Introduction

This vignette demonstrates how to use summary_log() to extract model diagnostics like the objective function value, condition number, and parameter counts.

If you are new to rbabylon, the “Getting Started with rbabylon” vignette will take you through some basic scenarios for modeling with NONMEM using rbabylon, introducing you to its standard workflow and functionality.

There is a lot of information in the bbi_summary_log_df tibble that is output from summary_log(). However, it is important to note that all of this, and quite a bit more, is contained in the bbi_nonmem_summary object output from model_summary(). If you are trying to dig deep into the outputs of a small number of models, see the Summarize section of the “Getting Started” vignette for an introduction to that functionality.

summary_log() is more useful for getting a slightly higher-level view of a larger batch of models; potentially all the models in a given project, or something like a large group of bootstrapped runs.

Setup

There is some initial set up necessary for using rbabylon. Please refer to the “Getting Started” vignette, mentioned above, if you have not done this yet. Once this is done, load the library.

What’s in a Model Summary?

As mentioned above, the bbi_summary_log_df tibble contains a lot of information, which is a subset of what is contained in the bbi_nonmem_summary object returned from model_summary().

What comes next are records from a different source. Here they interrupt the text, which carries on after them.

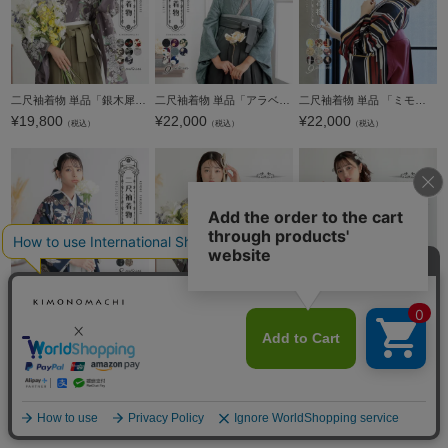
二尺袖着物 単品「銀木犀・アラベスクに南天・雲に牡丹、花紋・白木蓮」KIMONOMACHIオリジナル お仕立て上がり レディース 洗える着物 二尺袖 着物 袴に合わせて 卒業式 謝恩会に 短丈【メール便不可】
二尺袖着物 単品「アラベスク・ばら・ストライプブーケ・矢羽根に菊」KIMONOMACHIオリジナル お仕立て上がり レディース 洗える着物 二尺袖 着物 袴に合わせて 卒業式 謝恩会に 通常丈 長着 カジュアル着物【メール
二尺袖着物 単品 「ミモザに立涌・花紋散らし 梅・ラインカラー・縞更紗・飛び蝶」 KIMONOMACHIオリジナル お仕立て上がり レディース 洗える着物 二尺袖 着物 袴に合わせて 卒業式 謝恩会に 通常丈 長着 カジュアル
¥
19,800
¥
22,000
¥
22,000
（税込）
（税込）
（税込）
二尺袖着物 単品「かすみ草に青海波・鶴と花紋に紗綾形・星くずに七宝・丸花更紗に菱」KIMONOMACHIオリジナル お仕立て上がり レディース 洗える着物 二尺袖 着物 袴に合わせて 卒業式 謝恩会に 短丈【メール便不可
二尺袖着物 単品「銀木犀 灰紫色」KIMONOMACHIオリジナル お仕立て上がり レディース 洗える着物 二尺袖 着物 袴に合わせて 卒業式 謝恩会に 短丈【メール便不可】
二尺袖着物 単品「アラベスクに南天 藤色」KIMONOMACHIオリジナル お仕立て上がり レディース 洗える着物 二尺袖 着物 袴に合わせて 卒業式 謝恩会に 短丈【メール便不可】
¥
19,800
¥
19,800
¥
19,800
（税込）
（税込）
（税込）
カートに入れる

MODEL_DIR <- system.file("model", "nonmem", "complex", package = "rbabylon")

sum1 <- 
  read_model(file.path(MODEL_DIR, "iovmm")) %>%
  model_summary()

names(sum1)
#> [1] "absolute_model_path" "run_details"         "run_heuristics"     
#> [4] "parameters_data"     "parameter_names"     "ofv"                
#> [7] "condition_number"    "shrinkage_details"

For example, the run_details section alone contains wealth of information about this model run:

str(sum1$run_details)
#> List of 16
#>  $ version               : chr "7.4.4"
#>  $ run_start             : chr "-999999999"
#>  $ run_end               : chr "Tue Aug 25 16:50:27 EDT 2020"
#>  $ estimation_time       : num 132
#>  $ covariance_time       : num 1.04
#>  $ cpu_time              : num 134
#>  $ function_evaluations  : int 380
#>  $ significant_digits    : int 3
#>  $ problem_text          : chr "LEM 10 mixture model and IOV on CL"
#>  $ mod_file              : chr "-999999999"
#>  $ estimation_method     : chr "First Order Conditional Estimation"
#>  $ data_set              : chr "../MixSim.csv"
#>  $ number_of_patients    : int 300
#>  $ number_of_obs         : int 12600
#>  $ number_of_data_records: int 13500
#>  $ output_files_used     : chr [1:5] "iovmm.lst" "iovmm.cpu" "iovmm.ext" "iovmm.grd" ...

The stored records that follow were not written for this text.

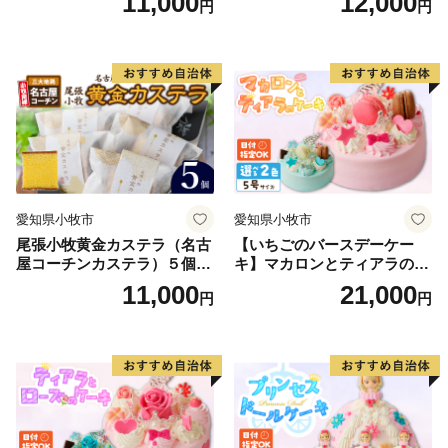
11,000
12,000
円
円
ヘン 和三盆 小牧銘菓 バウム
クーヘン 常温 愛知県 小牧市
アンプチベアやぐま
愛知県小牧市
愛知県小牧市
尾張小牧黄金カステラ（名古
【いちごのバースデーケー
屋コーチンカステラ）５個入
キ】マカロンとティアラのケ
名古屋コーチン カステラ ザ
ーキ スイーツ 日時指定可 デ
11,000
21,000
円
円
ラメ 常温 愛知県 小牧市 アン
ザート 洋菓子 お取り寄せ 愛
プチベアやぐま
知県 小牧市 送料無料 誕生日
クリスマス お祝い マカロン
デコレーションケーキ ホー
ルケーキ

Much of this is very useful, but it’s also a bit intimidating, and it can take some work to unpack it all and find the bits and pieces you’re looking for.

What’s in the Summary Log?

The summary_log() function is designed to extract some of the most relevant diagnostics and model outputs from a batch of model summaries and organize them into a more easily digestible tibble. Like run_log() and config_log(), it takes two arguments:

  • .base_dir – Directory to look for models in.
  • .recurse – Logical indicating whether to search recursively in subdirectories. This is TRUE by default.
sum_df <- summary_log(MODEL_DIR)
names(sum_df)
#>  [1] "absolute_model_path"     "run"                    
#>  [3] "bbi_summary"             "error_msg"              
#>  [5] "needed_fail_flags"       "estimation_method"      
#>  [7] "problem_text"            "number_of_patients"     
#>  [9] "number_of_obs"           "ofv"                    
#> [11] "param_count"             "condition_number"       
#> [13] "any_heuristics"          "covariance_step_aborted"
#> [15] "large_condition_number"  "correlations_not_ok"    
#> [17] "parameter_near_boundary" "hessian_reset"          
#> [19] "has_final_zero_gradient" "minimization_terminated"
#> [21] "eta_pval_significant"    "prderr"

The specific columns returned are described below, though there is also a list of them, with brief definitions, in the summary_log() docs that can be accessed any time with ?summary_log() in the console.

Housekeeping Columns

The first column is absolute_model_path which contains an absolute path that unambiguously identifies each model. This serves as the primary key for the tibble. The second column is simply the basename of this path, which is just a convenience for printing and viewing.

The third column contains the bbi_nonmem_summary object, discussed above, for each model. This can be extracted and manipulated if you would like more detailed data from it.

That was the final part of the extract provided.